Tekrarlıyorum: “Türkiye artık yeni bir sisteme geçti. İstesek de, istemesek de 2019 Başkanlık seçimlerini bu yeni parametrelerle düşünmek” gerekiyor türünden saptamalar, siyasi olarak zararlı, ahlâken de sakıncalıdır. Türkiye’de bir süredir yeni bir gerçeklik şekilleniyordu. Referandum bu yeni gerçekliği dünyaya getirmedi, yalnızca “vaftiz” etti.

Bir toplumsal gerçeklik aniden, ex nihilio ortaya çıkmaz. Bileşenleri eski gerçekliğin çelişkileri, çatlakları içinden çıkarlar. Bunların aktif varlığı egemen gerçekliğin istikrarını bozar. Yeni gerçeklik bu süreç içinde şekillenir, zamanla kendi ekolojik egemenliğini kurarak, eskisinin yerine geçer.

Hem, siyasi olanın sınırları, hem de toplumda adalete ilişkin talepleri dile getirme ayrıcalığına sahip olanlarla olmayanlar arasındaki ayrım çizgisi değişir. Böylece, toplumun yaşamında, doğru ve yanlış önermeleri ayırt eden söylemler, mekanizmalar, örnekler, ayırt etmenin onaylanma biçimleri, gerçeğe ulaşmanın kabul edilebilir teknikleri, işlemleri, neyin doğru olduğunu söylemekle yükümlü olanların statüsü de değişir. Artık bedenleri yöneten, disiplin altına alan, cezalandıran teknikler, teknolojiler de değişmeye başlamıştır.

Bu iki paragrafın ışığında bakıldığında, bu “yeni gerçekliğin” 1997- 2007 arasında, doğarak şekillendiğini, AKP’nin ikinci döneminde ekolojik egemenliğini kurduğunu, 2010 referandumuyla eski gerçekliğin yerine geçtiğini, 2017 referandumunun sonuçlarının ise Kasım 2015 seçimlerininkiler gibi, bu yeni gerçekliğin ürünü olduğu görülür.
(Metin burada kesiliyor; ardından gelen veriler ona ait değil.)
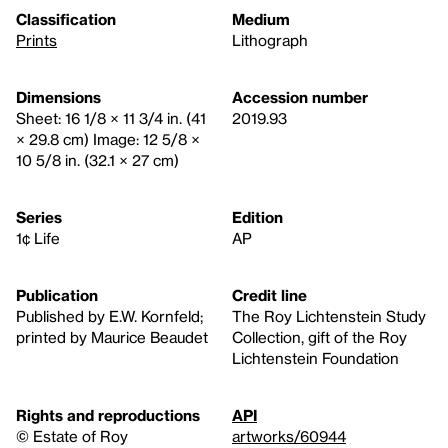
Classification
Medium
Prints
Lithograph
Dimensions
Accession number
Sheet: 16 1/8 × 11 3/4 in. (41
2019.93
× 29.8 cm) Image: 12 5/8 ×
10 5/8 in. (32.1 × 27 cm)
Series
Edition
1¢ Life
AP
Publication
Credit line
Published by E.W. Kornfeld;
The Roy Lichtenstein Study
printed by Maurice Beaudet
Collection, gift of the Roy
Lichtenstein Foundation
Rights and reproductions
API
© Estate of Roy
artworks/60944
“2019 ‘Başkanlık’ seçimlerini bu yeni parametrelerle düşünmek” gerekiyor dedikten sonra uyum sağlamayı önermek, eğitim sistemindeki değişikliklere, tasfiyelere, devlet bürokrasisinin, güvenlik örgütlerinin, yargının siyasal İslâm yanlısı personelin eline geçmiş, hapishanelerin siyasal İslâma muhalif yazarlarla, sanatçılarla dolmuş olmasını, HDP liderliğinin tutuklanmasını kabullenmek anlamına gelecektir. Bu önerinin, siyaset bir yana, ahlâki dayanakları çok zayıftır.

Önümüzdeki seçimlere bu “yeni gerçekliğin” egemenliği ve sınırları içinde gidilecektir.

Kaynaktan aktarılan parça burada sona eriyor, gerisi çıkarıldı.